## PROBLEM REQUIREMENTS
Would you return the data exactly as given, except for its pictures?

↓↓↓

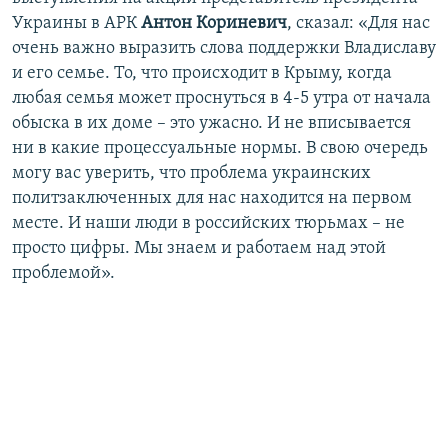
Украины в АРК
Антон Кориневич
, сказал: «Для нас
очень важно выразить слова поддержки Владиславу
и его семье. То, что происходит в Крыму, когда
любая семья может проснуться в 4-5 утра от начала
обыска в их доме – это ужасно. И не вписывается
ни в какие процессуальные нормы. В свою очередь
могу вас уверить, что проблема украинских
политзаключенных для нас находится на первом
месте. И наши люди в российских тюрьмах – не
просто цифры. Мы знаем и работаем над этой
проблемой».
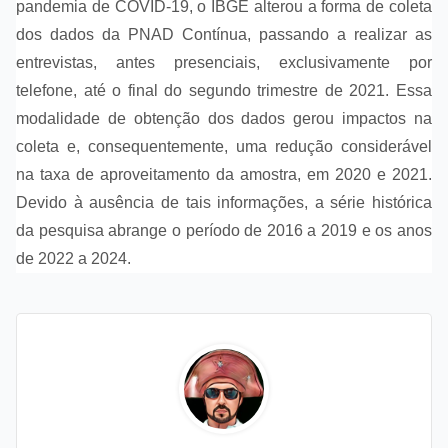
pandemia de COVID-19, o IBGE alterou a forma de coleta
dos dados da PNAD Contínua, passando a realizar as
entrevistas, antes presenciais, exclusivamente por
telefone, até o final do segundo trimestre de 2021. Essa
modalidade de obtenção dos dados gerou impactos na
coleta e, consequentemente, uma redução considerável
na taxa de aproveitamento da amostra, em 2020 e 2021.
Devido à ausência de tais informações, a série histórica
da pesquisa abrange o período de 2016 a 2019 e os anos
de 2022 a 2024.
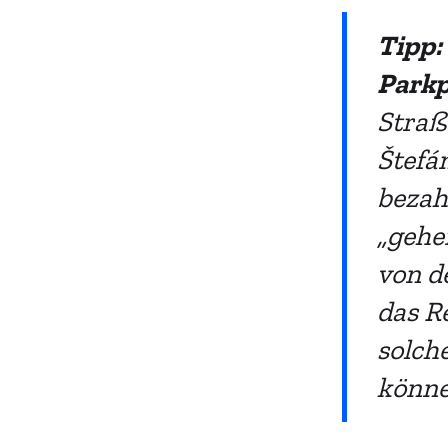
Tipp:
Parkp
Straß
Štefá
bezah
„gehe
von d
das R
solch
könne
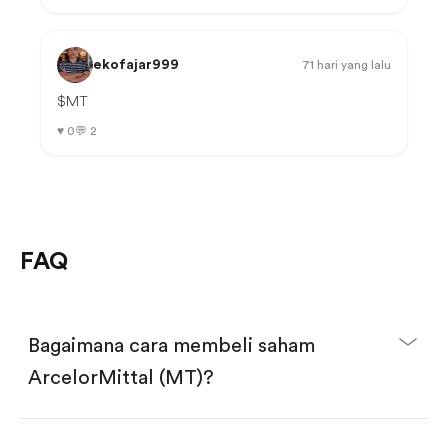
ekofajar999
71 hari yang lalu
$MT
♥
0
💬
2
FAQ
Bagaimana cara membeli saham
ArcelorMittal (MT)?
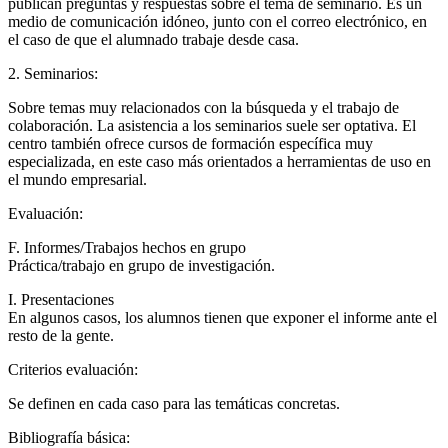
publican preguntas y respuestas sobre el tema de seminario. Es un
medio de comunicación idóneo, junto con el correo electrónico, en
el caso de que el alumnado trabaje desde casa.
2. Seminarios:
Sobre temas muy relacionados con la búsqueda y el trabajo de
colaboración. La asistencia a los seminarios suele ser optativa. El
centro también ofrece cursos de formación específica muy
especializada, en este caso más orientados a herramientas de uso en
el mundo empresarial.
Evaluación:
F. Informes/Trabajos hechos en grupo
Práctica/trabajo en grupo de investigación.
I. Presentaciones
En algunos casos, los alumnos tienen que exponer el informe ante el
resto de la gente.
Criterios evaluación:
Se definen en cada caso para las temáticas concretas.
Bibliografía básica:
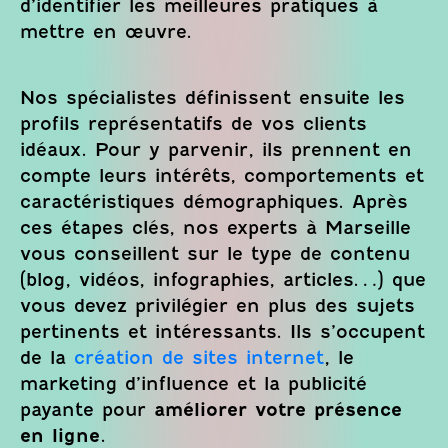
d’identifier les meilleures pratiques à
mettre en œuvre.
Nos spécialistes définissent ensuite les
profils représentatifs de vos clients
idéaux. Pour y parvenir, ils prennent en
compte leurs intérêts, comportements et
caractéristiques démographiques. Après
ces étapes clés, nos experts à Marseille
vous conseillent sur le type de contenu
(blog, vidéos, infographies, articles…) que
vous devez privilégier en plus des sujets
pertinents et intéressants. Ils s’occupent
de la
création de sites internet
, le
marketing d’influence et la publicité
payante pour
améliorer votre présence
en ligne
.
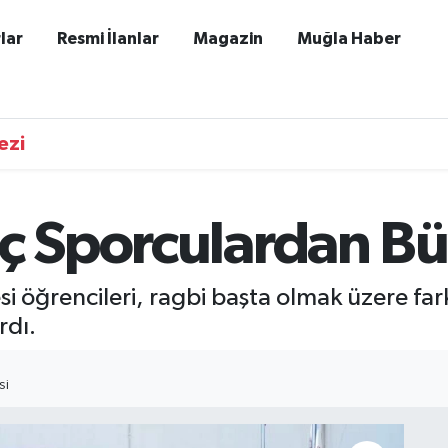
lar
Resmi İlanlar
Magazin
Muğla Haber
ezi
nç Sporculardan B
i öğrencileri, ragbi başta olmak üzere far
rdı.
SI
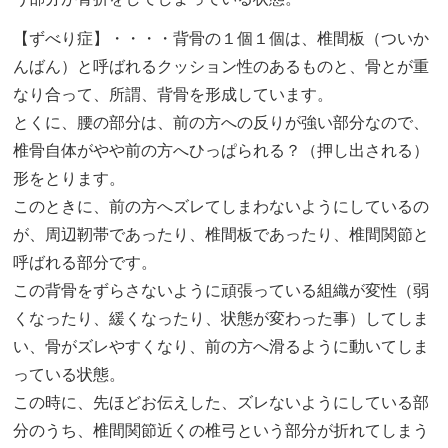
【ずべり症】・・・・背骨の１個１個は、椎間板（ついか
んばん）と呼ばれるクッション性のあるものと、骨とが重
なり合って、所謂、背骨を形成しています。
とくに、腰の部分は、前の方への反りが強い部分なので、
椎骨自体がやや前の方へひっぱられる？（押し出される）
形をとります。
このときに、前の方へズレてしまわないようにしているの
が、周辺靭帯であったり、椎間板であったり、椎間関節と
呼ばれる部分です。
この背骨をずらさないように頑張っている組織が変性（弱
くなったり、緩くなったり、状態が変わった事）してしま
い、骨がズレやすくなり、前の方へ滑るように動いてしま
っている状態。
この時に、先ほどお伝えした、ズレないようにしている部
分のうち、椎間関節近くの椎弓という部分が折れてしまう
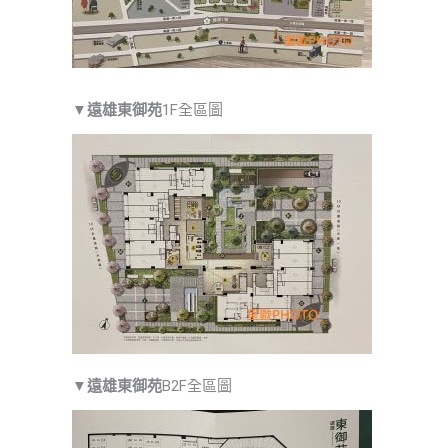
▼
遠雄東御苑
1F全區圖
▼
遠雄東御苑
B2F全區圖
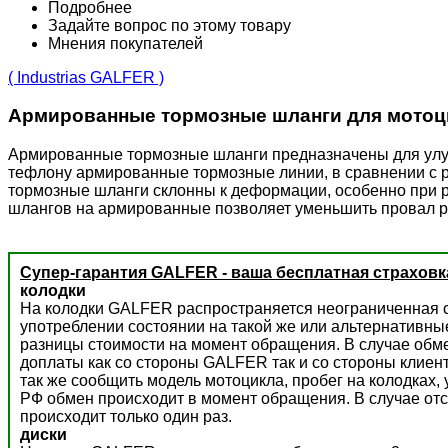
Подробнее
Задайте вопрос по этому товару
Мнения покупателей
( Industrias GALFER )
Армированные тормозные шланги для мотоц
Армированные тормозные шланги предназначены для улучш
тефлону армированные тормозные линии, в сравнении с 
тормозные шланги склонны к деформации, особенно при р
шлангов на армированные позволяет уменьшить провал р
Супер-гарантия GALFER - ваша бесплатная страховк
колодки
На колодки GALFER распространяется неограниченная с
употреблении состоянии на такой же или альтернативны
разницы стоимости на момент обращения. В случае обм
доплаты как со стороны GALFER так и со стороны клиент
так же сообщить модель мотоцикла, пробег на колодках,
РФ обмен происходит в момент обращения. В случае отс
происходит только один раз.
диски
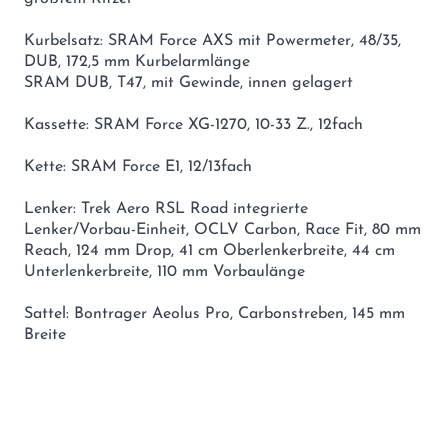
Kurbelsatz: SRAM Force AXS mit Powermeter, 48/35,
DUB, 172,5 mm Kurbelarmlänge
SRAM DUB, T47, mit Gewinde, innen gelagert
Kassette: SRAM Force XG-1270, 10-33 Z., 12fach
Kette: SRAM Force E1, 12/13fach
Lenker: Trek Aero RSL Road integrierte
Lenker/Vorbau-Einheit, OCLV Carbon, Race Fit, 80 mm
Reach, 124 mm Drop, 41 cm Oberlenkerbreite, 44 cm
Unterlenkerbreite, 110 mm Vorbaulänge
Sattel: Bontrager Aeolus Pro, Carbonstreben, 145 mm
Breite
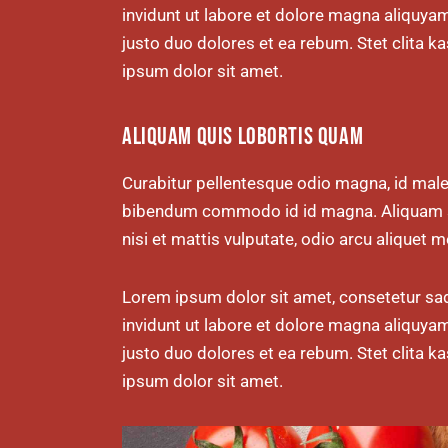
invidunt ut labore et dolore magna aliquya
justo duo dolores et ea rebum. Stet clita 
ipsum dolor sit amet.
ALIQUAM QUIS LOBORTIS QUAM
Curabitur pellentesque odio magna, id mal
bibendum commodo id id magna. Aliquam sed
nisi et mattis vulputate, odio arcu aliquet m
Lorem ipsum dolor sit amet, consetetur sa
invidunt ut labore et dolore magna aliquya
justo duo dolores et ea rebum. Stet clita 
ipsum dolor sit amet.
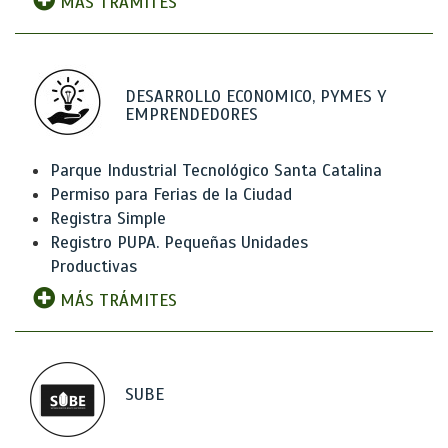
MÁS TRÁMITES
DESARROLLO ECONOMICO, PYMES Y
EMPRENDEDORES
Parque Industrial Tecnológico Santa Catalina
Permiso para Ferias de la Ciudad
Registra Simple
Registro PUPA. Pequeñas Unidades
Productivas
MÁS TRÁMITES
SUBE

↑↑↑

## YOUR RESPONSE
Украины в АРК
Антон Кориневич
, сказал: «Для нас
очень важно выразить слова поддержки Владиславу
и его семье. То, что происходит в Крыму, когда
любая семья может проснуться в 4-5 утра от начала
обыска в их доме – это ужасно. И не вписывается
ни в какие процессуальные нормы. В свою очередь
могу вас уверить, что проблема украинских
политзаключенных для нас находится на первом
месте. И наши люди в российских тюрьмах – не
просто цифры. Мы знаем и работаем над этой
проблемой».
pandemia de COVID-19, o IBGE alterou a forma de coleta
dos dados da PNAD Contínua, passando a realizar as
entrevistas, antes presenciais, exclusivamente por
telefone, até o final do segundo trimestre de 2021. Essa
modalidade de obtenção dos dados gerou impactos na
coleta e, consequentemente, uma redução considerável
na taxa de aproveitamento da amostra, em 2020 e 2021.
Devido à ausência de tais informações, a série histórica
da pesquisa abrange o período de 2016 a 2019 e os anos
de 2022 a 2024.
Tipp:
Parkp
Straß
Štefá
bezah
„gehe
von d
das R
solch
könne
ekofajar999
71 hari yang lalu
$MT
♥
0
💬
2
FAQ
Bagaimana cara membeli saham
ArcelorMittal (MT)?
publican preguntas y respuestas sobre el tema de seminario. Es un
medio de comunicación idóneo, junto con el correo electrónico, en
el caso de que el alumnado trabaje desde casa.
2. Seminarios:
Sobre temas muy relacionados con la búsqueda y el trabajo de
colaboración. La asistencia a los seminarios suele ser optativa. El
centro también ofrece cursos de formación específica muy
especializada, en este caso más orientados a herramientas de uso en
el mundo empresarial.
Evaluación:
F. Informes/Trabajos hechos en grupo
Práctica/trabajo en grupo de investigación.
I. Presentaciones
En algunos casos, los alumnos tienen que exponer el informe ante el
resto de la gente.
Criterios evaluación:
Se definen en cada caso para las temáticas concretas.
Bibliografía básica:
d’identifier les meilleures pratiques à
mettre en œuvre.
Nos spécialistes définissent ensuite les
profils représentatifs de vos clients
idéaux. Pour y parvenir, ils prennent en
compte leurs intérêts, comportements et
caractéristiques démographiques. Après
ces étapes clés, nos experts à Marseille
vous conseillent sur le type de contenu
(blog, vidéos, infographies, articles…) que
vous devez privilégier en plus des sujets
pertinents et intéressants. Ils s’occupent
de la
création de sites internet
, le
marketing d’influence et la publicité
payante pour
améliorer votre présence
en ligne
.
lar
Resmi İlanlar
Magazin
Muğla Haber
ezi
nç Sporculardan B
i öğrencileri, ragbi başta olmak üzere far
rdı.
SI
【ずべり症】・・・・背骨の１個１個は、椎間板（ついか
んばん）と呼ばれるクッション性のあるものと、骨とが重
なり合って、所謂、背骨を形成しています。
とくに、腰の部分は、前の方への反りが強い部分なので、
椎骨自体がやや前の方へひっぱられる？（押し出される）
形をとります。
このときに、前の方へズレてしまわないようにしているの
が、周辺靭帯であったり、椎間板であったり、椎間関節と
呼ばれる部分です。
この背骨をずらさないように頑張っている組織が変性（弱
くなったり、緩くなったり、状態が変わった事）してしま
い、骨がズレやすくなり、前の方へ滑るように動いてしま
っている状態。
この時に、先ほどお伝えした、ズレないようにしている部
分のうち、椎間関節近くの椎弓という部分が折れてしまう
▼
遠雄東御苑
1F全區圖
▼
遠雄東御苑
B2F全區圖
Подробнее
Задайте вопрос по этому товару
Мнения покупателей
( Industrias GALFER )
Армированные тормозные шланги для мотоц
Армированные тормозные шланги предназначены для улучш
тефлону армированные тормозные линии, в сравнении с 
тормозные шланги склонны к деформации, особенно при р
шлангов на армированные позволяет уменьшить провал р
Супер-гарантия GALFER - ваша бесплатная страховк
колодки
На колодки GALFER распространяется неограниченная с
употреблении состоянии на такой же или альтернативны
разницы стоимости на момент обращения. В случае обм
доплаты как со стороны GALFER так и со стороны клиент
так же сообщить модель мотоцикла, пробег на колодках,
РФ обмен происходит в момент обращения. В случае отс
происходит только один раз.
диски
Kurbelsatz: SRAM Force AXS mit Powermeter, 48/35,
DUB, 172,5 mm Kurbelarmlänge
SRAM DUB, T47, mit Gewinde, innen gelagert
Kassette: SRAM Force XG-1270, 10-33 Z., 12fach
Kette: SRAM Force E1, 12/13fach
Lenker: Trek Aero RSL Road integrierte
Lenker/Vorbau-Einheit, OCLV Carbon, Race Fit, 80 mm
Reach, 124 mm Drop, 41 cm Oberlenkerbreite, 44 cm
Unterlenkerbreite, 110 mm Vorbaulänge
Sattel: Bontrager Aeolus Pro, Carbonstreben, 145 mm
Breite
invidunt ut labore et dolore magna aliquya
justo duo dolores et ea rebum. Stet clita 
ipsum dolor sit amet.
ALIQUAM QUIS LOBORTIS QUAM
Curabitur pellentesque odio magna, id mal
bibendum commodo id id magna. Aliquam sed
nisi et mattis vulputate, odio arcu aliquet m
Lorem ipsum dolor sit amet, consetetur sa
invidunt ut labore et dolore magna aliquya
justo duo dolores et ea rebum. Stet clita 
ipsum dolor sit amet.
MÁS TRÁMITES
DESARROLLO ECONOMICO, PYMES Y
EMPRENDEDORES
Parque Industrial Tecnológico Santa Catalina
Permiso para Ferias de la Ciudad
Registra Simple
Registro PUPA. Pequeñas Unidades
Productivas
MÁS TRÁMITES
SUBE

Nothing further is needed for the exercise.